Le CAPSAT, ou le retour du frère ennemi
 
La véritable star du week-end, c’est le CAPSAT. Cette unité d’élite, qui avait offert le pouvoir à Rajoelina lors d’un coup d’État en 2009, a décidé de lui reprendre le cadeau. Samedi, ils ont publié une vidéo pour dire qu’ils en avaient assez d’être des « lèche-bottes » et ont appelé les autres soldats à ne plus obéir aux ordres. Dimanche, c’est en grande pompe qu’ils ont installé leur propre chef d’état-major, le général Démosthène Pikulas, lors d’une cérémonie à laquelle assistait même… le ministre des Armées en poste. Ce dernier a eu cette phrase historique, digne d’un parrain baptisant son successeur : « Je lui donne ma bénédiction. ». De quoi se demander qui, du président invisible ou du ministre trop présent, est vraiment aux manettes.
 
Le colonel Michael Randrianirina, l’un des meneurs des mutins, se défend pourtant de faire un coup d’État. « Nous avons répondu aux appels du peuple », explique-t-il, ajoutant avec une poésie certaine : « Le pouvoir appartient au peuple, pas à moi. ». Une belle leçon de démocratie venue d’un camp militaire.
 
La grande évaporation des proches du pouvoir
 
Alors que le président s’évapore, son entourage prend le large de manière plus concrète. Son ex-Premier ministre, Christian Ntsay, et l’homme d’affaires Mamy Ravatomanga, considéré comme le « grand argentier » du président, ont été repérés en train de prendre un jet privé pour l’île Maurice.

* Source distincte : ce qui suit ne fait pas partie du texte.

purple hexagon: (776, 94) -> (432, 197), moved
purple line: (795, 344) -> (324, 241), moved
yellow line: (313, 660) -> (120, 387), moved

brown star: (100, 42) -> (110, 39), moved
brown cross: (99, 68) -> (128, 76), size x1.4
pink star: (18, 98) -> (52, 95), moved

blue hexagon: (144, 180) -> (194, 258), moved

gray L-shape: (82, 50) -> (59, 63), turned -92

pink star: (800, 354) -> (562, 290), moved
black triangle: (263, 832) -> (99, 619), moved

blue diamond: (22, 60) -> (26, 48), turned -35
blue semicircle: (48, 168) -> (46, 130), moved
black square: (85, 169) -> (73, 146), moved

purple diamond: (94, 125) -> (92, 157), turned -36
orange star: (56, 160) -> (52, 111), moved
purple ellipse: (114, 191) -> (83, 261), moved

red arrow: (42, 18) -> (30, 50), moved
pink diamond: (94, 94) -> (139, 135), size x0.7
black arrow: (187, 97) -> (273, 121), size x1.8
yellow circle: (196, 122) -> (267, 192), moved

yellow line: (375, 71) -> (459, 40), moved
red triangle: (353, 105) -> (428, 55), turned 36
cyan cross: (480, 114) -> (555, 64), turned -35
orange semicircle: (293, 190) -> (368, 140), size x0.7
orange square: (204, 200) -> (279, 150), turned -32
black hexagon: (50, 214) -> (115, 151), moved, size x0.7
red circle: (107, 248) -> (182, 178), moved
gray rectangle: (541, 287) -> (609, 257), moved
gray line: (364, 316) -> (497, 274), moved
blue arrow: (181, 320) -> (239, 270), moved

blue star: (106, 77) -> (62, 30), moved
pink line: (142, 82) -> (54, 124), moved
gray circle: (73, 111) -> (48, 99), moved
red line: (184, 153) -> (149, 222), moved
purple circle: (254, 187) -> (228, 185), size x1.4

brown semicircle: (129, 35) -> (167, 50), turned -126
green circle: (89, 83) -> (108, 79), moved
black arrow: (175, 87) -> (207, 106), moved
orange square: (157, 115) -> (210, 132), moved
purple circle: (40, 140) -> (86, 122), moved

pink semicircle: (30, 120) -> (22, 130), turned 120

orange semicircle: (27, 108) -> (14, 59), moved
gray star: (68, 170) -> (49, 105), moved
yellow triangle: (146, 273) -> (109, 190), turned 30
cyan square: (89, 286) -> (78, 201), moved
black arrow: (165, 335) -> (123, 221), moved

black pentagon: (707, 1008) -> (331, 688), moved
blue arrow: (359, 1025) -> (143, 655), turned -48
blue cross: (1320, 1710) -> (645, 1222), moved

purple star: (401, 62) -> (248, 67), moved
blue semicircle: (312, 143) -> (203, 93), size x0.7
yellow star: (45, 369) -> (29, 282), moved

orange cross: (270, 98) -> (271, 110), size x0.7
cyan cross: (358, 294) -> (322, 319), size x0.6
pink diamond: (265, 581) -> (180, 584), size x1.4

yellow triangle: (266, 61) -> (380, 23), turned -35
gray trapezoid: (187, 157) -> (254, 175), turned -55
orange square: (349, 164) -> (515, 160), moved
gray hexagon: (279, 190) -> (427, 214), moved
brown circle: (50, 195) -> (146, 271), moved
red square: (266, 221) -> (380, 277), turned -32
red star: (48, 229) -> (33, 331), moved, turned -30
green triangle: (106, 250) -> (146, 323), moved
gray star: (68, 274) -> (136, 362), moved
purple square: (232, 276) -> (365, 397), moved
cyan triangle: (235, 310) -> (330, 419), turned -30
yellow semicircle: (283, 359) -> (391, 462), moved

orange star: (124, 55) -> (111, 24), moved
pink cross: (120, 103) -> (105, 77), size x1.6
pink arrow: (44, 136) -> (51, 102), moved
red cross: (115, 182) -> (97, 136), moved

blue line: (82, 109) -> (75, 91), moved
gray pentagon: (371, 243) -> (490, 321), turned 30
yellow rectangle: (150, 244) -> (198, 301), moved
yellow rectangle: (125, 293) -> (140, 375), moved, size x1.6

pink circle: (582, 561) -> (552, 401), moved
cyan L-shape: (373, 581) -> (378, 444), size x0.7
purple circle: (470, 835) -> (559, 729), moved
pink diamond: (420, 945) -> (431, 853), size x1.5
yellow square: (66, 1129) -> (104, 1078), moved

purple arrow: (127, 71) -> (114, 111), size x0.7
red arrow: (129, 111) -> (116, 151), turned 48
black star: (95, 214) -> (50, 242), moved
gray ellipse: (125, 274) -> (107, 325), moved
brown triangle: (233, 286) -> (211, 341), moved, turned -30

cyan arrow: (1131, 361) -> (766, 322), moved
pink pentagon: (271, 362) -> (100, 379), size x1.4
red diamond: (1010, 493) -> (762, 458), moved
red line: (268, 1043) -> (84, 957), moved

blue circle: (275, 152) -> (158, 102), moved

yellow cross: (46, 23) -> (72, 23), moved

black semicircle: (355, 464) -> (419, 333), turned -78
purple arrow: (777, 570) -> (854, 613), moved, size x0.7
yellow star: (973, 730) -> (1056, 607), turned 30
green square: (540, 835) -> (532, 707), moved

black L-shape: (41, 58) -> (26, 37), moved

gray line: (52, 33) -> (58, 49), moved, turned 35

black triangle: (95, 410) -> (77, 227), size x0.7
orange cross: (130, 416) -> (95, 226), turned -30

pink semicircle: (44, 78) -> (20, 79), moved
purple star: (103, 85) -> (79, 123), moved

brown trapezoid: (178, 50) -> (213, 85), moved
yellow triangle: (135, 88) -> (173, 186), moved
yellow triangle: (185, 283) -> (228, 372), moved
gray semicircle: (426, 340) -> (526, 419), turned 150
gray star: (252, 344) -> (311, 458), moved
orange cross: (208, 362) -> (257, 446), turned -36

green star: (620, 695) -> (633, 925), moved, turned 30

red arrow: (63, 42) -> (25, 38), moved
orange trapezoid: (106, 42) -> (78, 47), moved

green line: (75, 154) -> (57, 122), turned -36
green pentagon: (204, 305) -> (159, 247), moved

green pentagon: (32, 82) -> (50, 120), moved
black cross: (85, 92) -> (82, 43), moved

Ils seraient désormais « sous surveillance » dans des hôtels mauriciens, le temps que les autorités locales décident quoi faire d’eux. Une discrétion qui contraste avec le faste habituel de l’entourage présidentiel.
 
Quant à Rajoelina lui-même, les rumeurs les plus folles circulent. Aurait-il fui à  La Réunion à bord d’un avion de l’armée française ? La présidence dément, bien sûr. Mais dans cette comédie, le quiproquo est total : l’ambassade de France à Madagascar affirme « qu’aucune intervention militaire française n’est en cours ni prévue », pendant que la diaspora malgache de La Réunion s’interroge, dans un communiqué, sur les raisons qui pousseraient la France à « sauver le soldat Rajoelina ».
 
Une contestation née de l’eau et de l’obscurité
 
Il est facile d’oublier que cette crise, la plus grave depuis la réélection de Rajoelina en 2023, a commencé par des problèmes très terre-à-terre. Tout est parti de coupures d’eau et d’électricité incessantes dans un pays où les trois quarts de la population vit dans la pauvreté. Alors que les habitants ne peuvent pas conserver leurs médicaments au frais, le gouvernement investissait allègrement dans un projet de téléphérique de 152 millions de dollars, défendu par le président avec cette argumentation imparable : « la tour Eiffel aussi avait été critiquée au début. ».
 
L’étincelle a mis le feu à une prairie asséchée par les inégalités et la corruption. Le mouvement Gen Z Madagascar, organisé via une page Facebook ayant gagné plus de 100 000 followers en cinq jours, a rejeté toutes les offres de dialogue. Leur position est sans appel : « Nous ne tendons pas la main à un régime qui écrase chaque jour ceux qui se lèvent pour la justice. ».
 
Le discours de la dernière chance ?
 
Reste donc ce discours présidentiel annoncé pour ce lundi soir. Un exercice périlleux pour un homme que plus personne, ou presque, ne semble vouloir entendre. Dans un dernier communiqué, la présidence a affirmé que le président faisait l’objet de « menaces visant son intégrité physique », une annonce qui, pour certains observateurs, pourrait servir à « préparer l’opinion » à une issue finale.
 
Alors que l’Union africaine appelle au calme et à la retenue, la rue, elle, ne désarme pas. Les manifestants ont donné 24 heures au président pour quitter le pouvoir. Son discours sera-t-il celui de la reddition, du sursaut, ou simplement un monologue dans le vide ? Réponse à 19 heures. Si le courant ne vient pas de nouveau de couper.